Task item: In the lines below, look for "优惠享不停". Copy each line where it appears.
(Data excerpts)
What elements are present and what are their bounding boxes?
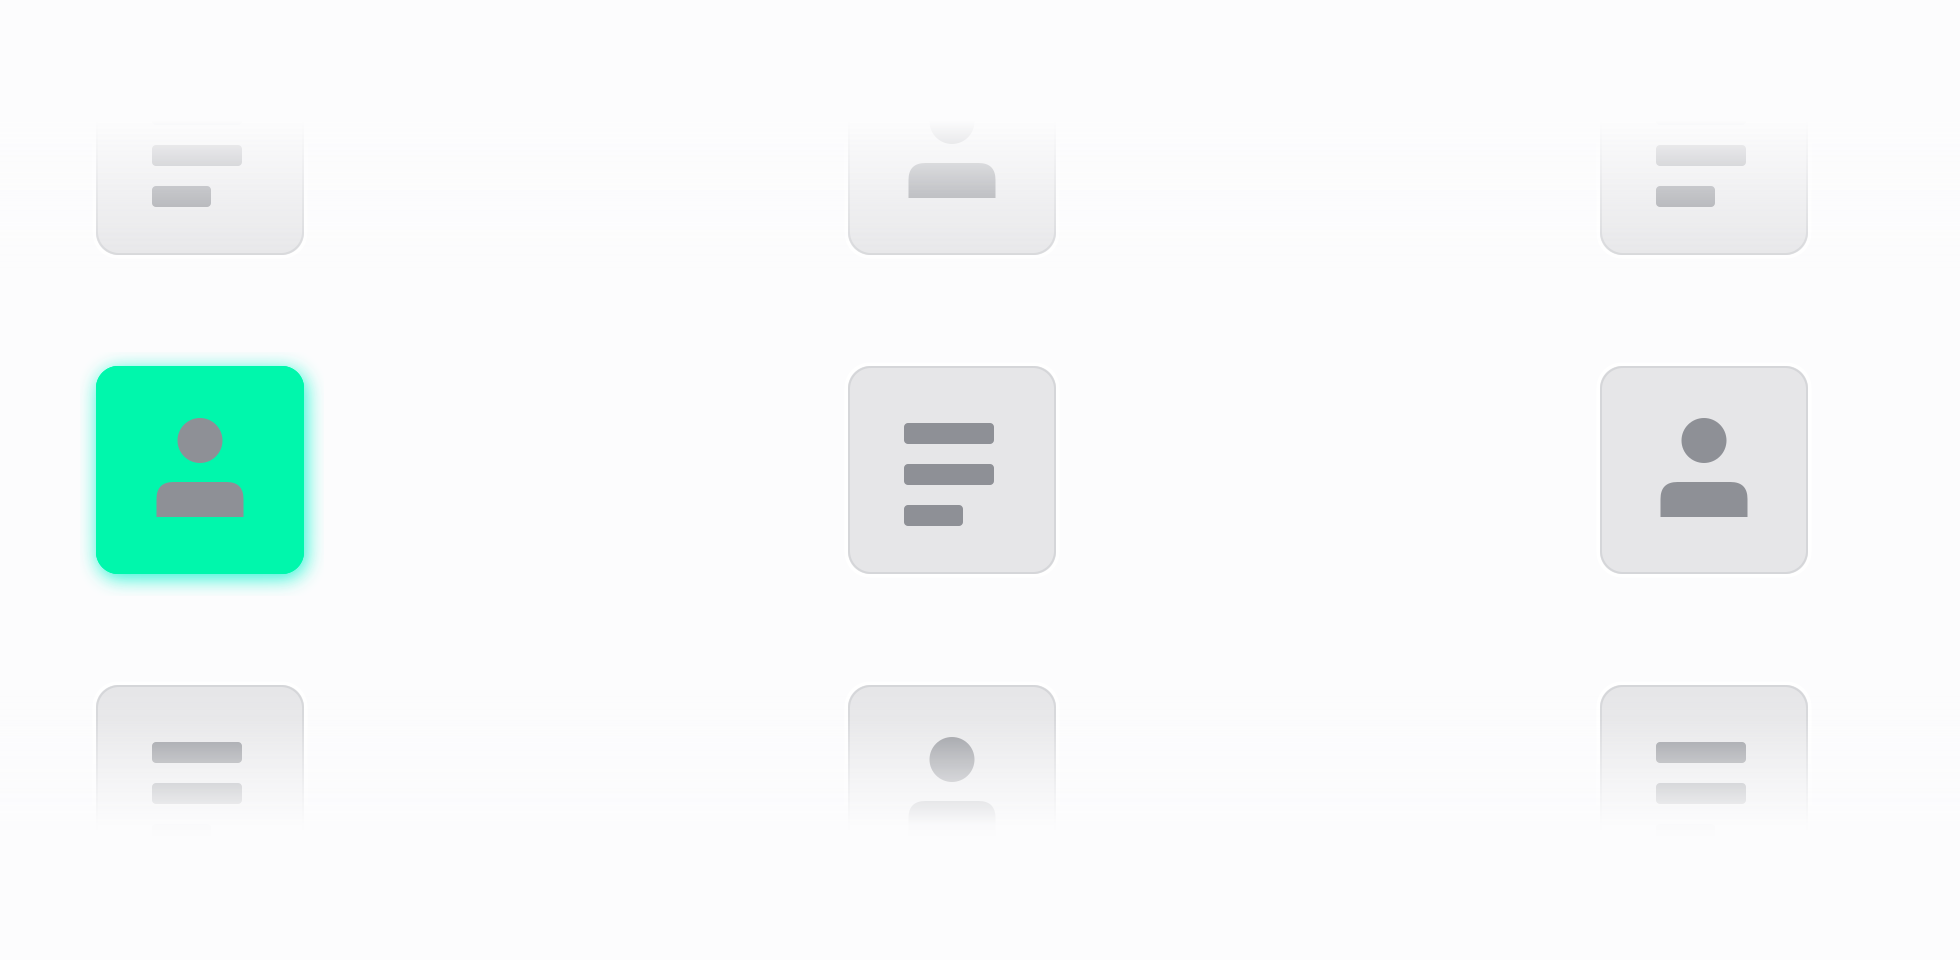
button[interactable]: Contact card bbox=[848, 47, 1056, 255]
button[interactable]: Note card bbox=[1600, 685, 1808, 893]
button[interactable]: Note card bbox=[96, 685, 304, 893]
button[interactable]: Selected contact card bbox=[96, 366, 304, 574]
button[interactable]: Contact card bbox=[1600, 366, 1808, 574]
button[interactable]: Contact card bbox=[848, 685, 1056, 893]
button[interactable]: Note card bbox=[848, 366, 1056, 574]
button[interactable]: Note card bbox=[96, 47, 304, 255]
button[interactable]: Note card bbox=[1600, 47, 1808, 255]
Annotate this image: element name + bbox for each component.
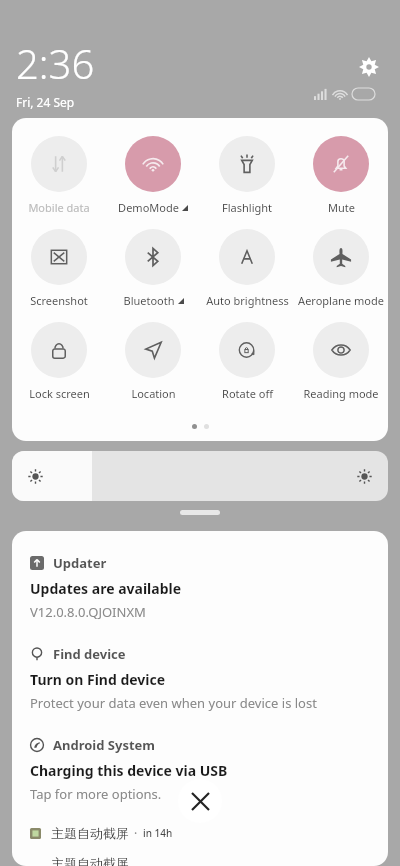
button[interactable]: Reading mode	[294, 322, 388, 401]
staticText: Fri, 24 Sep	[16, 94, 75, 110]
staticText: V12.0.8.0.QJOINXM	[30, 603, 146, 621]
staticText: Updater	[53, 554, 107, 572]
staticText: 主题自动截屏	[51, 825, 129, 841]
button[interactable]	[12, 451, 388, 501]
button[interactable]: Mute	[294, 136, 388, 215]
staticText: in 14h	[143, 826, 173, 840]
staticText: ·	[134, 825, 138, 841]
button[interactable]: Updater	[30, 554, 370, 621]
staticText: Location	[131, 386, 176, 401]
button[interactable]: Rotate off	[200, 322, 294, 401]
button[interactable]: Close notifications	[178, 779, 222, 823]
button[interactable]: Lock screen	[12, 322, 106, 401]
staticText: Screenshot	[30, 293, 88, 308]
staticText: 主题自动截屏	[51, 855, 129, 866]
staticText: Aeroplane mode	[298, 293, 384, 308]
staticText: DemoMode	[118, 200, 179, 215]
staticText: 2:36	[16, 36, 95, 90]
button[interactable]: Find device	[30, 645, 370, 712]
button[interactable]: DemoMode	[106, 136, 200, 215]
staticText: Reading mode	[303, 386, 379, 401]
staticText: Mobile data	[28, 200, 90, 215]
staticText: Charging this device via USB	[30, 761, 228, 780]
staticText: Protect your data even when your device …	[30, 694, 317, 712]
staticText: Rotate off	[222, 386, 273, 401]
button[interactable]: Mobile data	[12, 136, 106, 215]
staticText: Auto brightness	[206, 293, 289, 308]
button[interactable]: Location	[106, 322, 200, 401]
staticText: Find device	[53, 645, 126, 663]
button[interactable]: Bluetooth	[106, 229, 200, 308]
staticText: Bluetooth	[123, 293, 175, 308]
staticText: Mute	[328, 200, 355, 215]
button[interactable]: Settings	[356, 54, 382, 80]
staticText: Lock screen	[29, 386, 90, 401]
staticText: Flashlight	[222, 200, 272, 215]
button[interactable]: Aeroplane mode	[294, 229, 388, 308]
button[interactable]: Auto brightness	[200, 229, 294, 308]
button[interactable]: Screenshot	[12, 229, 106, 308]
button[interactable]: Flashlight	[200, 136, 294, 215]
staticText: Updates are available	[30, 579, 182, 598]
button[interactable]: Android System	[30, 736, 370, 803]
staticText: Android System	[53, 736, 156, 754]
staticText: Turn on Find device	[30, 670, 166, 689]
staticText: Tap for more options.	[30, 785, 162, 803]
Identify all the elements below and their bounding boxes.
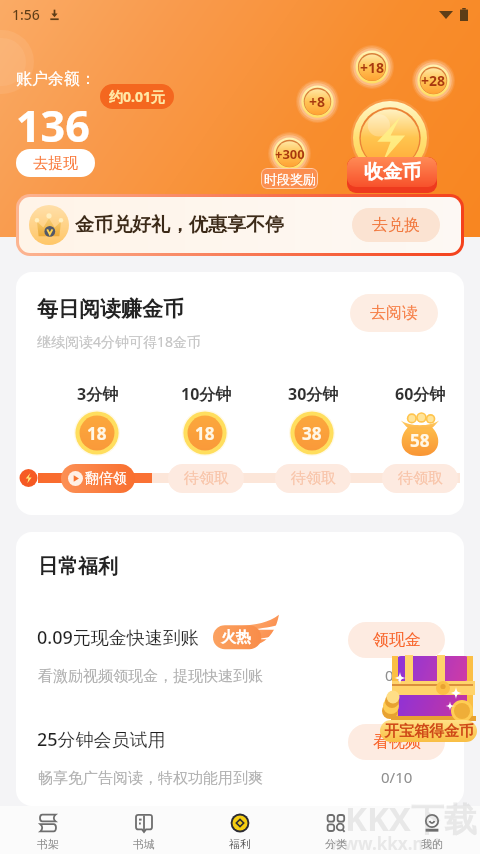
staticText: 收金币 [364,160,421,184]
button[interactable]: 待领取 [275,464,351,493]
staticText: 继续阅读4分钟可得18金币 [37,332,202,351]
button[interactable]: 看视频 [348,724,445,760]
staticText: 38 [302,422,322,445]
staticText: 翻倍领 [85,470,127,488]
staticText: 136 [16,96,90,155]
staticText: 18 [195,422,215,445]
button[interactable]: 我的 [384,806,480,854]
button[interactable]: 收金币 [347,157,437,193]
staticText: 10分钟 [181,383,232,405]
staticText: 0/10 [381,767,413,787]
staticText: 18 [87,422,107,445]
staticText: 看激励视频领现金，提现快速到账 [38,667,263,686]
button[interactable]: 书城 [96,806,192,854]
staticText: +8 [309,92,326,111]
staticText: +28 [421,71,446,90]
staticText: 3分钟 [77,383,119,405]
button[interactable]: 待领取 [168,464,244,493]
staticText: 书城 [133,837,155,851]
staticText: 去提现 [33,154,78,173]
staticText: 30分钟 [288,383,339,405]
button[interactable]: 去阅读 [350,294,438,332]
staticText: +18 [360,58,385,77]
staticText: 58 [410,429,430,452]
button[interactable]: 翻倍领 [61,464,135,493]
staticText: 日常福利 [38,554,118,579]
staticText: 约0.01元 [109,87,165,106]
staticText: 时段奖励 [264,171,316,187]
button[interactable]: 领现金 [348,622,445,658]
staticText: 开宝箱得金币 [384,722,474,741]
staticText: 金币兑好礼，优惠享不停 [75,213,284,237]
staticText: +300 [275,145,305,163]
button[interactable]: 去提现 [16,149,95,177]
button[interactable]: 开宝箱得金币 [380,720,477,742]
staticText: 火热 [221,628,251,647]
staticText: 领现金 [373,630,421,650]
button[interactable]: 福利 [192,806,288,854]
staticText: KKX下载 [345,796,477,841]
staticText: 账户余额： [16,69,96,89]
staticText: 去兑换 [372,215,420,235]
staticText: 去阅读 [370,303,418,323]
staticText: 每日阅读赚金币 [37,296,184,322]
button[interactable]: 金币兑好礼，优惠享不停 [19,197,461,253]
staticText: 畅享免广告阅读，特权功能用到爽 [38,769,263,788]
staticText: 0/1 [385,665,408,685]
staticText: 待领取 [291,469,336,488]
staticText: 1:56 [12,5,40,24]
staticText: 待领取 [184,469,229,488]
staticText: 分类 [325,837,347,851]
staticText: 0.09元现金快速到账 [37,625,199,650]
staticText: 60分钟 [395,383,446,405]
button[interactable]: 分类 [288,806,384,854]
staticText: 看视频 [373,732,421,752]
staticText: 25分钟会员试用 [37,727,166,752]
staticText: 书架 [37,837,59,851]
button[interactable]: 待领取 [382,464,458,493]
button[interactable]: 去兑换 [352,208,440,242]
staticText: 待领取 [398,469,443,488]
staticText: 我的 [421,837,443,851]
button[interactable]: 书架 [0,806,96,854]
staticText: www.kkx.net [329,832,442,854]
staticText: 福利 [229,837,251,851]
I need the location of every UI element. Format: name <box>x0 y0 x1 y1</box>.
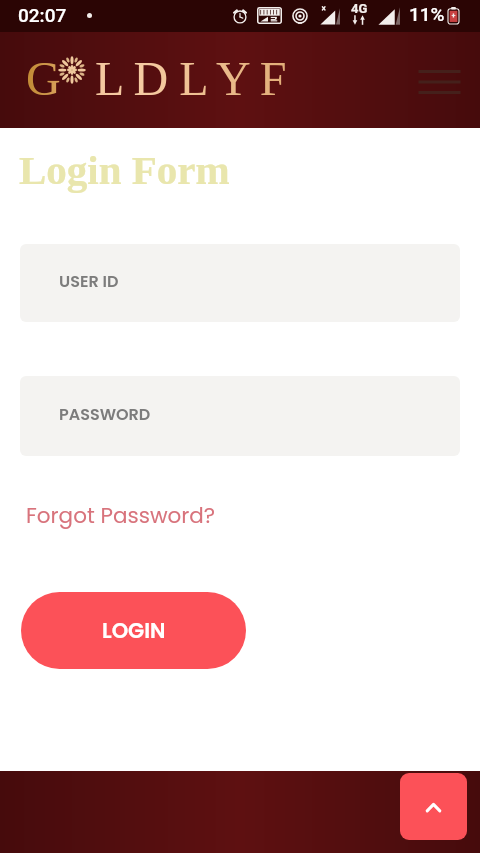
staticText: 4G <box>351 1 368 16</box>
button[interactable]: Menu <box>412 61 467 101</box>
staticText: USER ID <box>59 270 119 292</box>
button[interactable]: LOGIN <box>21 592 246 669</box>
button[interactable]: Scroll to top <box>400 773 467 840</box>
staticText: 02:07 <box>18 4 67 26</box>
button[interactable]: Forgot Password? <box>26 500 216 530</box>
staticText: 11% <box>409 3 445 25</box>
staticText: Forgot Password? <box>26 500 216 530</box>
button[interactable]: PASSWORD <box>20 376 460 456</box>
staticText: LOGIN <box>102 616 166 645</box>
button[interactable]: USER ID <box>20 244 460 322</box>
staticText: PASSWORD <box>59 403 151 425</box>
staticText: Login Form <box>19 147 230 192</box>
staticText: G <box>26 52 61 105</box>
staticText: L D L Y F <box>95 52 287 105</box>
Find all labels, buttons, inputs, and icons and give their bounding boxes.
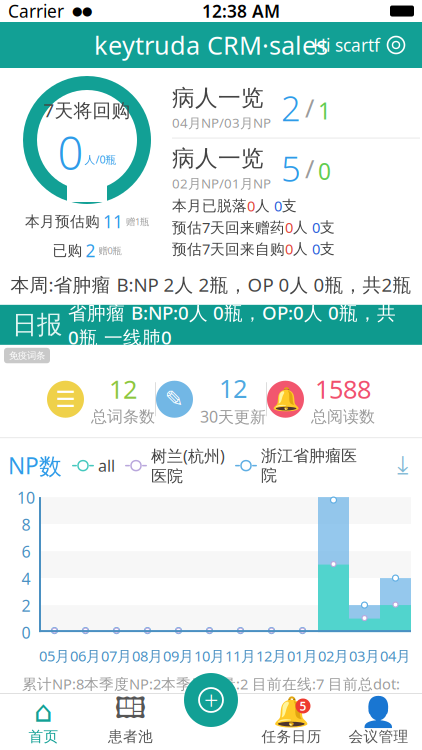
(End Data excerpts)
Exercise output:
staticText: 金币兑好礼，优惠享不停 [75,213,284,237]
button[interactable]: 金币兑好礼，优惠享不停 [19,197,461,253]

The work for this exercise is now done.